The b_forw and b_back fields can be used by the device driver to chain related buffers together. After I/O is complete and the buffer is freed, the av_forw and av_back fields are used to hold the buffer on the free list. Note that buffers on the free list retain their identity until reused and thus act as a cache of recently accessed blocks. The b_dev and b_blkno fields are used to associate the buffer with a particular device and block number, while the b_addr field points to an in-core buffer that holds the data read or to be written. The b_wcount, b_error, and b_resid fields are used during I/O and will be described in the section Putting It All Together later in this chapter.

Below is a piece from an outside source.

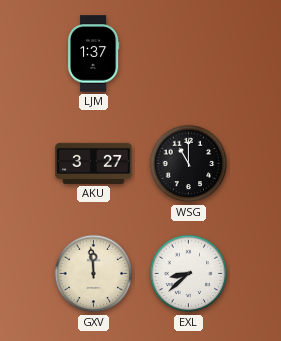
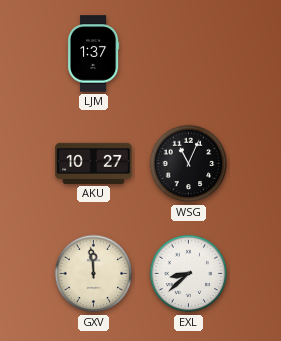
AKU: 3:27 -> 10:27
WSG: 11:00 -> 11:04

The b_flags field contains information about the state of the buffer. Some of the possible flags are shown below:

B_WRITE. A call to the driver will cause the buffer contents to be written to block b_blkno within the device specified by b_dev.

B_READ. A call to the driver will read the block specified by b_blkno and b_dev into the buffer data block referenced by b_addr.

B_DONE. I/O has completed and the data may be used.

B_ERROR. An error occurred while reading or writing.

B_BUSY. The buffer is currently in use.

B_WANTED. This field is set to indicate that another process wishes to use this buffer. After the I/O is complete and the buffer is relinquished, the kernel will wake up the waiting process.

When the kernel bootstraps, it initializes an array of NBUF buffers to comprise the buffer cache. Each buffer is linked together through the av_forw and av_back fields and headed by the bfreelist pointer.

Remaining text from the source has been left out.